(i) Anytime after the expiry of 5 years from the end of the financial year in which the initial subscription for Public Provident Fund (PPF) Account was made, the subscriber may withdraw 50% of the balance to his credit at the end of 4th year immediately preceding the year of withdrawal or the amount at the end of the preceding year whichever is lower. However, not more than one withdrawal is permitted in one financial year. The application for withdrawal will be made in Form 2.
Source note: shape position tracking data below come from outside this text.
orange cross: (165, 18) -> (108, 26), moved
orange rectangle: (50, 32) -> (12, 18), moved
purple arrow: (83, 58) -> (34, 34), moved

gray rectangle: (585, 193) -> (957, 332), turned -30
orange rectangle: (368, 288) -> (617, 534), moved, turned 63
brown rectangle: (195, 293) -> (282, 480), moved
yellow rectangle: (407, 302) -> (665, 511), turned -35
(ii) A PPF subscriber may withdraw the entire amount standing to his credit, after the expiry of 15 years form the end of the financial year in which the initial subscription was made. He/She may, also, opt to continue with the scheme by subscribing for a further block of 5 years by applying to the deposit offices in Form- 4 before the expiry of one year from the maturity of the account.
(iii) A PPF subscriber may also avail of this facility for a further block of 5 years on the expiry of 20 years (or on expiry of 25 years and so on) from the end of the year in which the initial subscription was made. However, if a subscriber continues to deposit after 15 years without submitting Form 4, he shall not be eligible to enjoy benefits under Section 80C of I.T.Act. These deposits will be treated a irregular and will not earn interest.
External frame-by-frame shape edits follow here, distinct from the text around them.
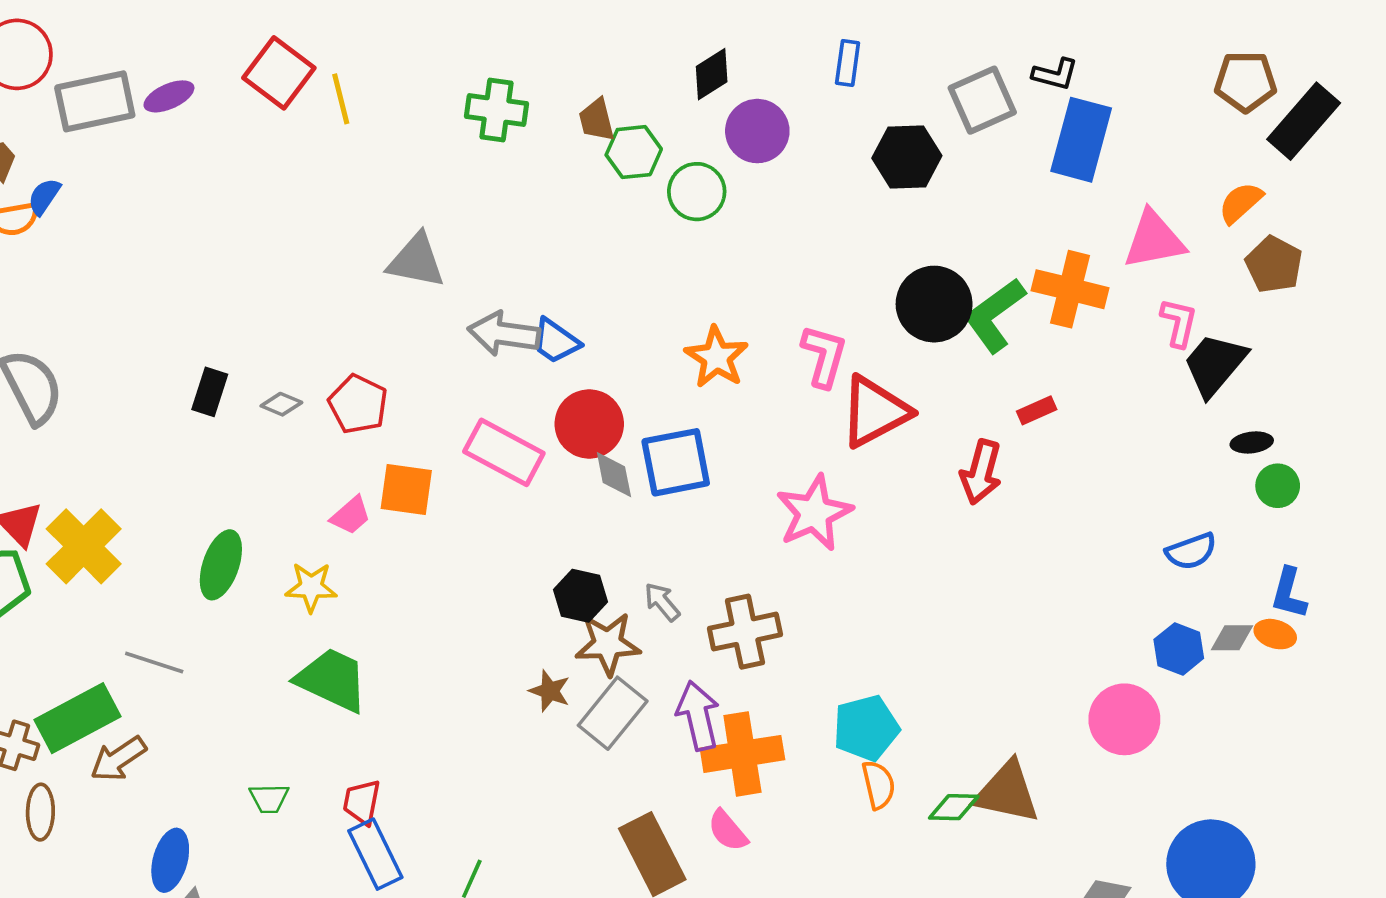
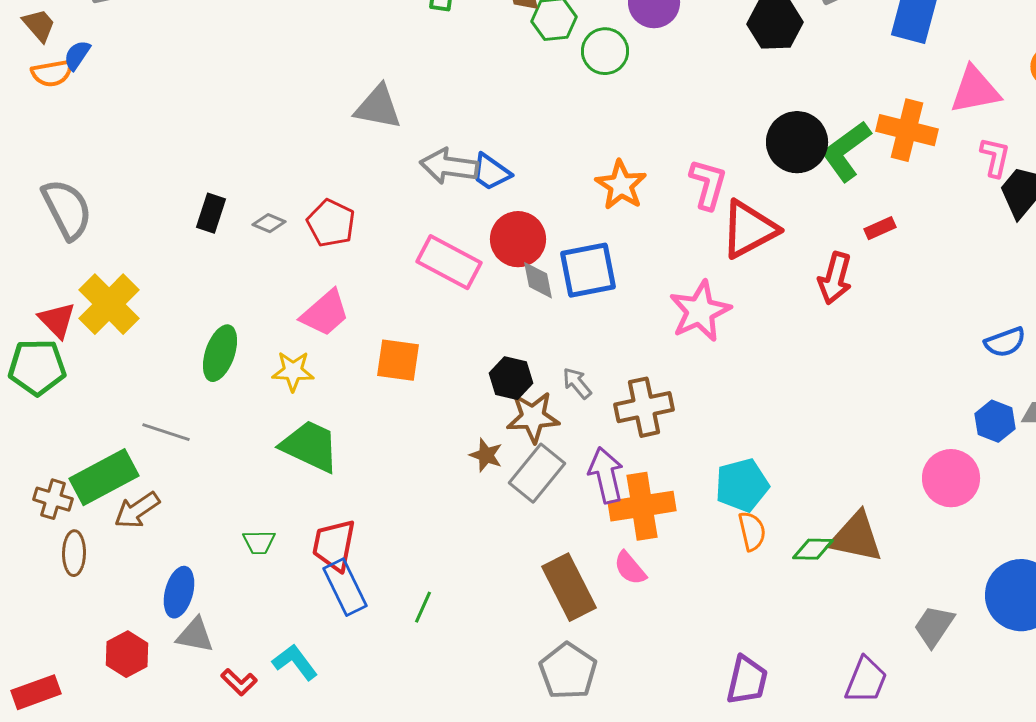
orange square: (406, 489) -> (398, 360), moved
pink trapezoid: (351, 515) -> (325, 313), size x1.5
yellow cross: (84, 546) -> (109, 304), moved
red trapezoid: (362, 802) -> (334, 545), size x1.4

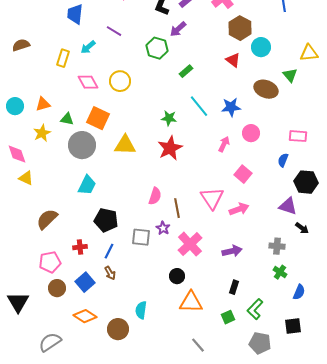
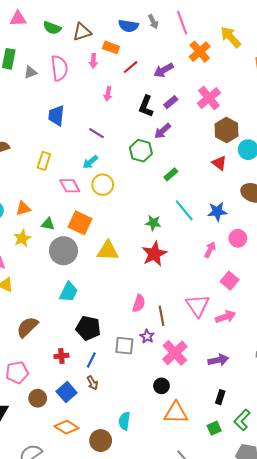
cyan arrow: (88, 47) -> (90, 162), moved
pink pentagon: (50, 262) -> (17, 372), moved

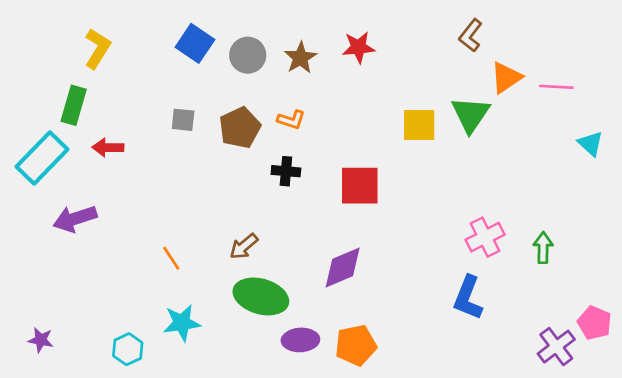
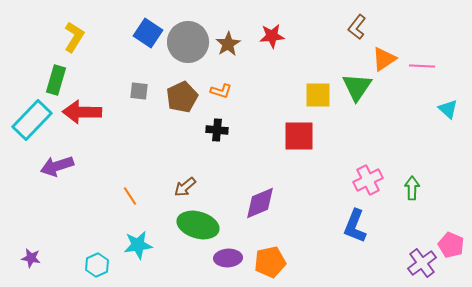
gray circle: (248, 55) -> (188, 42), size x1.5
red arrow: (108, 147) -> (82, 112), size x1.6
red square: (360, 186) -> (299, 136), moved

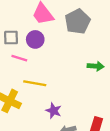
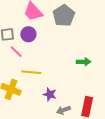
pink line: (19, 58) -> (16, 52), turned 32
green arrow: (96, 66) -> (84, 62), moved

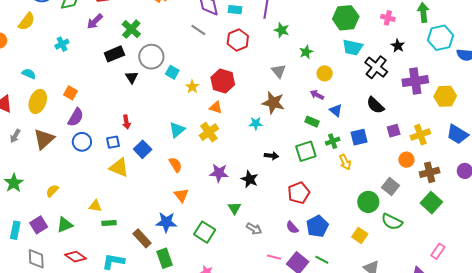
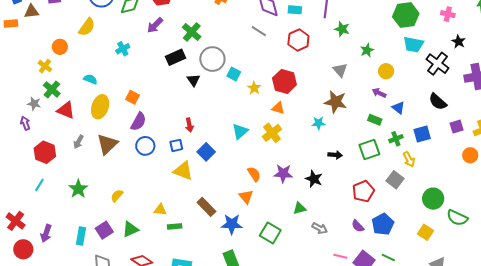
orange semicircle: (175, 165) -> (254, 174), moved
gray square: (390, 187) -> (395, 180), moved
green triangle: (234, 208) -> (300, 208), turned 48
brown rectangle: (142, 238) -> (206, 207), moved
(iv) During the extended period of 5 years, a PPF subscriber is eligible to make partial withdrawal not exceeding one in every financial year subject to the condition that total withdrawal during the 5 years shall not exceed 60% of the balance to his credit at the commencement of the period.
(v) Even if the PPF subscriber does not wish to make any further subscription, the balance in his credit shall continue to earn interest.